[<prev] [next>] [<thread-prev] [thread-next>] [day] [month] [year] [list]
Message-ID: <019f0906-e9b9-8fcb-cf92-f44a0293e150@suse.cz>
Date: Thu, 14 Jul 2016 09:48:41 +0200
From: Vlastimil Babka <vbabka@...e.cz>
To: Joonsoo Kim <iamjoonsoo.kim@....com>,
Mel Gorman <mgorman@...hsingularity.net>
Cc: Andrew Morton <akpm@...ux-foundation.org>,
Linux-MM <linux-mm@...ck.org>, Rik van Riel <riel@...riel.com>,
Johannes Weiner <hannes@...xchg.org>,
LKML <linux-kernel@...r.kernel.org>
Subject: Re: [PATCH 04/31] mm, vmscan: begin reclaiming pages on a per-node
basis
On 07/14/2016 08:28 AM, Joonsoo Kim wrote:
> On Fri, Jul 08, 2016 at 11:05:32AM +0100, Mel Gorman wrote:
>> On Fri, Jul 08, 2016 at 11:28:52AM +0900, Joonsoo Kim wrote:
>>> On Thu, Jul 07, 2016 at 10:48:08AM +0100, Mel Gorman wrote:
>>>> On Thu, Jul 07, 2016 at 10:12:12AM +0900, Joonsoo Kim wrote:
>>>>>> @@ -1402,6 +1406,11 @@ static unsigned long isolate_lru_pages(unsigned long nr_to_scan,
>>>>>>
>>>>>> VM_BUG_ON_PAGE(!PageLRU(page), page);
>>>>>>
>>>>>> + if (page_zonenum(page) > sc->reclaim_idx) {
>>>>>> + list_move(&page->lru, &pages_skipped);
>>>>>> + continue;
>>>>>> + }
>>>>>> +
>>>>>
>>>>> I think that we don't need to skip LRU pages in active list. What we'd
>>>>> like to do is just skipping actual reclaim since it doesn't make
>>>>> freepage that we need. It's unrelated to skip the page in active list.
>>>>>
>>>>
>>>> Why?
>>>>
>>>> The active aging is sometimes about simply aging the LRU list. Aging the
>>>> active list based on the timing of when a zone-constrained allocation arrives
>>>> potentially introduces the same zone-balancing problems we currently have
>>>> and applying them to node-lru.
>>>
>>> Could you explain more? I don't understand why aging the active list
>>> based on the timing of when a zone-constrained allocation arrives
>>> introduces the zone-balancing problem again.
>>>
>>
>> I mispoke.

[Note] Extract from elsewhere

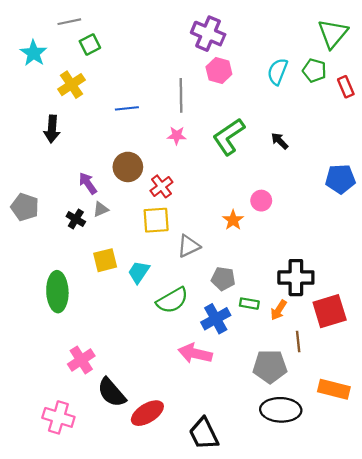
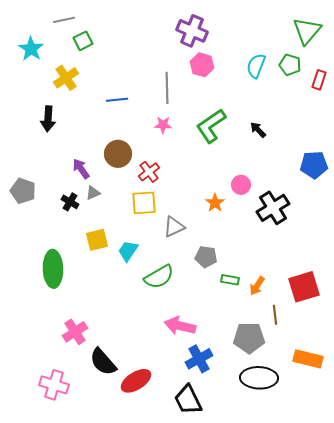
red rectangle: (346, 87) -> (319, 80), turned 42
black cross: (296, 278) -> (273, 208), moved, turned -32
blue cross: (216, 319) -> (199, 359), moved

Avoid rotation of the active list based on the timing of a
>> zone-constrained allocation is what I think potentially introduces problems.
>> If there are zone-constrained allocations aging the active list then I worry
>> that pages would be artificially preserved on the active list. No matter
>> what we do, there is distortion of the aging for zone-constrained allocation
>> because right now, it may deactivate high zone pages sooner than expected.
>>
>>> I think that if above logic is applied to both the active/inactive
>>> list, it could cause zone-balancing problem. LRU pages on lower zone
>>> can be resident on memory with more chance.
>>
>> If anything, with node-based LRU, it's high zone pages that can be resident
>> on memory for longer but only if there are zone-constrained allocations.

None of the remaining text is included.